The first-quarter GDP drop, the first retreat of the US economy in three years, was mainly caused by a surge in imports — which are subtracted from GDP — as businesses scrambled to bring in foreign goods ahead of Trump’s tariffs. That trend reversed as expected in the second quarter: Imports fell at a 29.8% pace, boosting April-June growth by more than 5 percentage points.

The Commerce Department reported that consumer spending and private investment were a bit stronger in the second quarter than it had first estimated.

Consumer spending, which accounts for about 70% of GDP, grew modestly, by 1.6% year-on-year, after it increased by 0.5% in the first quarter. The government initially estimated a rise of 1.4% for the period between April and June.

Even with an upward revision, private investment dropped at a 13.8% annual pace from April through June. That would be the biggest drop since the second quarter of 2020 at the height of the coronavirus pandemic. A reduction in private inventories cut almost 3.3 percentage points off second-quarter GDP growth.

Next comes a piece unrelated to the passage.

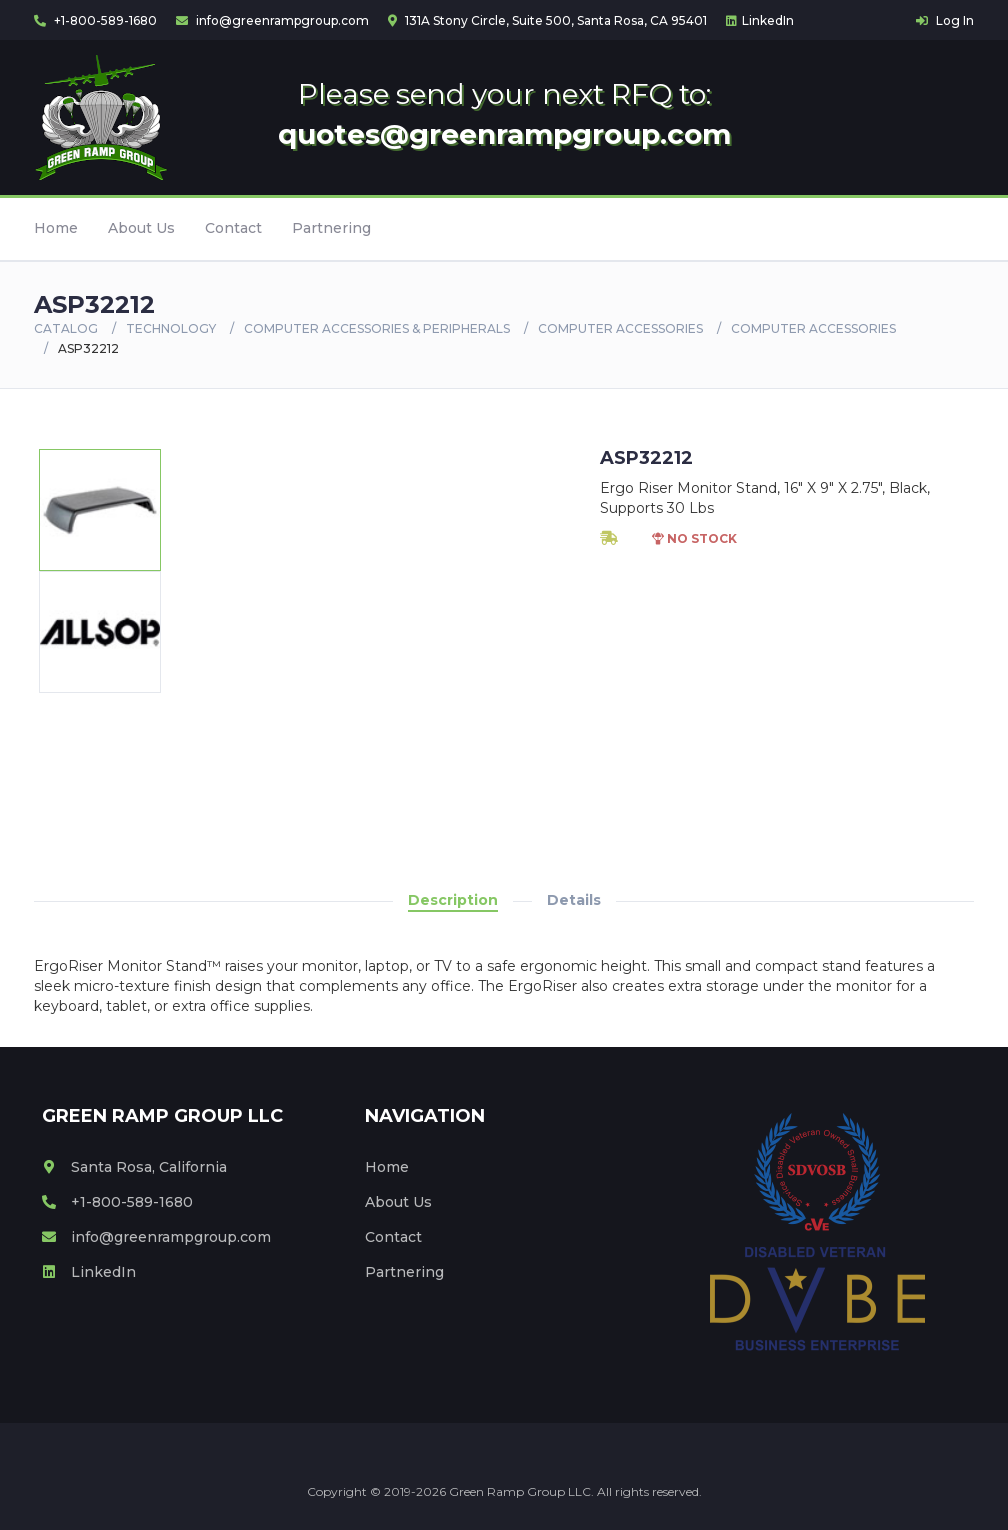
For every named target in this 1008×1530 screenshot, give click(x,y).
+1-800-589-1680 (95, 20)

Spending and investment by the federal government fell by 4.7% year-on-year on top of a 4.6% drop in the first quarter.

The US labour market is holding its breath

Meanwhile, fewer Americans sought unemployment benefits last week as employers appear to be holding onto their workers even as the economy has slowed.

In a separate report on Thursday, the Labor Department said that applications for unemployment benefits for the week ending 23 August dropped by 5,000 to 229,000.

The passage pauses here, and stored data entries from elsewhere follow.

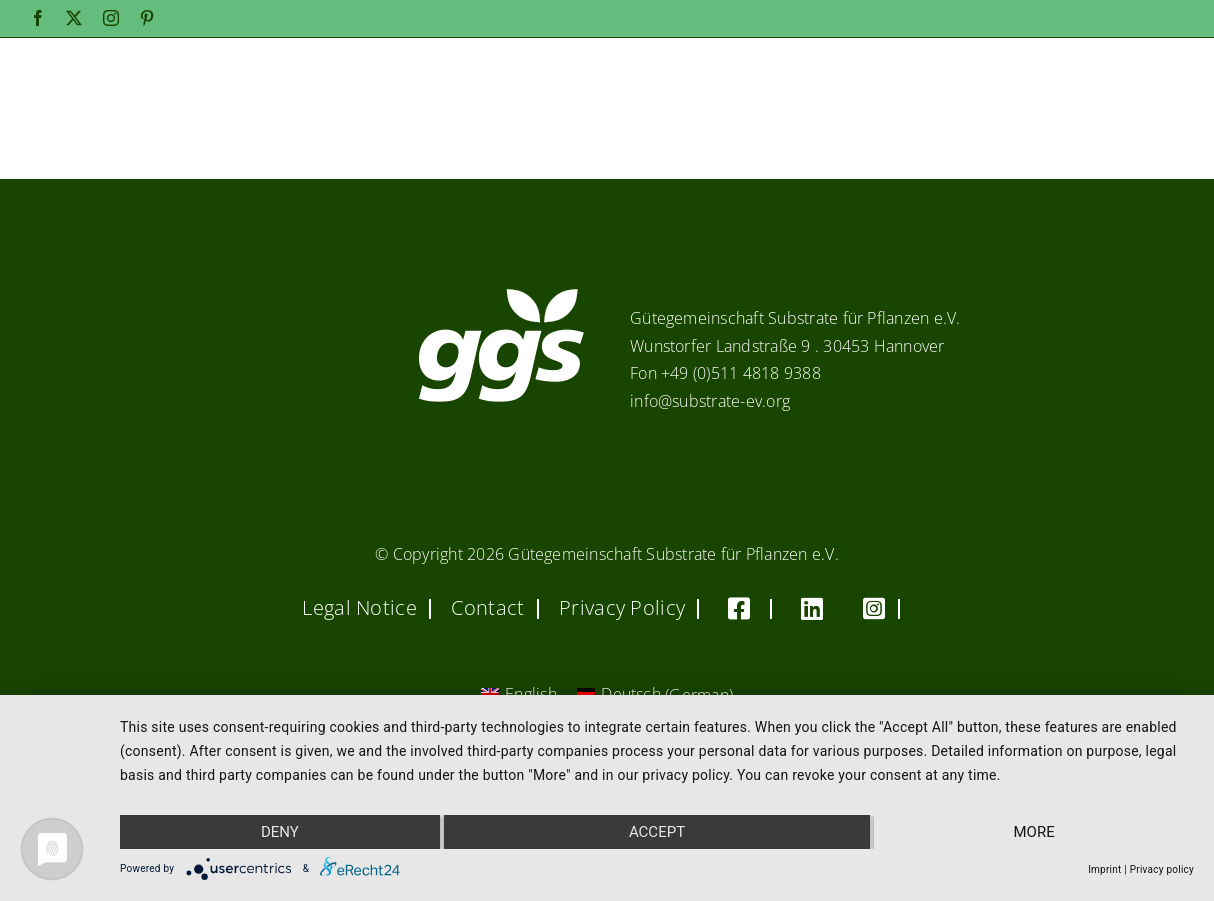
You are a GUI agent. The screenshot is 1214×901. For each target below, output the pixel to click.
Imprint (1104, 869)
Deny (280, 832)
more (1034, 832)
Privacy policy (1162, 869)
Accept (657, 832)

Measures of the job market are being closely watched on Wall Street and by the Federal Reserve as the most recent government data suggests hiring has slowed sharply since this spring. Job gains have averaged just 35,000 a month in the three months ending in July, barely one-quarter what they were a year ago.

Weekly applications for jobless benefits are seen as a proxy for layoffs and have mostly settled in a historically healthy range between 200,000 and 250,000 since the US began to emerge from the COVID-19 pandemic more than three years ago.

While layoffs are low, hiring has also weakened as part of what many economists describe as a “no hire, no fire” economy.

Growth has weakened so far this year as many companies have pulled back on expansion projects amid the uncertainty surrounding the impacts of President Donald Trump’s tariff policies. Growth slowed to a 1.3% annual rate in the first half of the year, down from 2.5% in 2024.

The weakness in the job market is a key reason that Federal Reserve Chair Jerome Powell signalled last week that the central bank may cut its key interest rate at its next meeting 16-17 September. A cut could reduce other borrowing costs in the economy, including mortgages, auto loans, and business loans.